By Robert Pinsky
Sunday, September 23, 2007
"Glory be to God for dappled things," writes Gerard Manley Hopkins in his poem "Pied Beauty," and "Love has pitched his mansion in/The place of excrement," says William Butler Yeats's character in "Crazy Jane Talks with the Bishop." Cate Marvin begins her exhilarating, fierce new book with a poem in that tradition of embracing the foul with the fair. Like her predecessors, Marvin exults in a powerful music of tumbling consonants and linked sounds:
LOVE THE CONTAGIONQuest the contagion, funnel much muck
through your hands upraised and cupped,
pour river-brack down your throat, pick
your scabs with loving glee. Love your
master of pestilence, conqueror of white
clothes: mud prints, paw prints, germs
not even the physician knows. Eat through
a muskrat's lair, divine the grub's slumber
beneath rotting leaves, take the lot, crush
it in your bare hands.

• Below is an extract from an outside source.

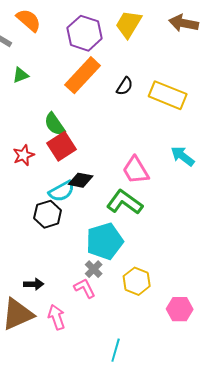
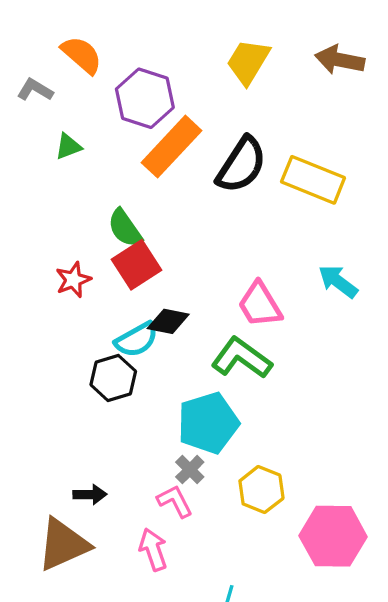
purple hexagon: (85, 33) -> (145, 98), moved
black semicircle: (125, 86) -> (241, 165), size x1.8
pink hexagon: (180, 309) -> (333, 536), size x1.5
pink arrow: (57, 317) -> (153, 549), moved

Look at the moon
for its holes, narrow your eye at its skin
until you find its pores, squint your eyes
at the filthy sun and run toward the flavor
factory where the cherry stench hangs
above the highway, the machines that cast
that bright net of scent into the polluted air:
its mix of chemical so thick your breath
trips as if you're inhaling jello. Lap at its
stickiness, run your rough hands through
your own gnarled hair. Repel the lover,
cast his grace at broken ground. Wear
your lover's indiscretions like stickpins
in your apple hat: rotting skin, dry as dust,
ample-sliced, a great old pie atop your head!
Be the world. Do not deny our fascination
lies in its filth, the maggot's sweet diet.
Marvel at the corrupt! Make disgust your
lust and cast your fresh pain to the trash!
The sounds of these lines, a buoyant, imperative music, have their counterpart in the similarly buoyant images: for example, the "apple hat" that is "a great old pie atop your head," adorned with hatpin-betrayals. Sharp yet attractive, old junk yet glamorous, the imaginary hat is characteristic. The repeated action of expelling or discarding and the final noun "trash" make a counter-energy to the directive to embrace or accept. As in the poems by Hopkins and Yeats, opposed or contradictory energies must be combined, when the goal is, as Marvin says in the last stanza, to "Be the world."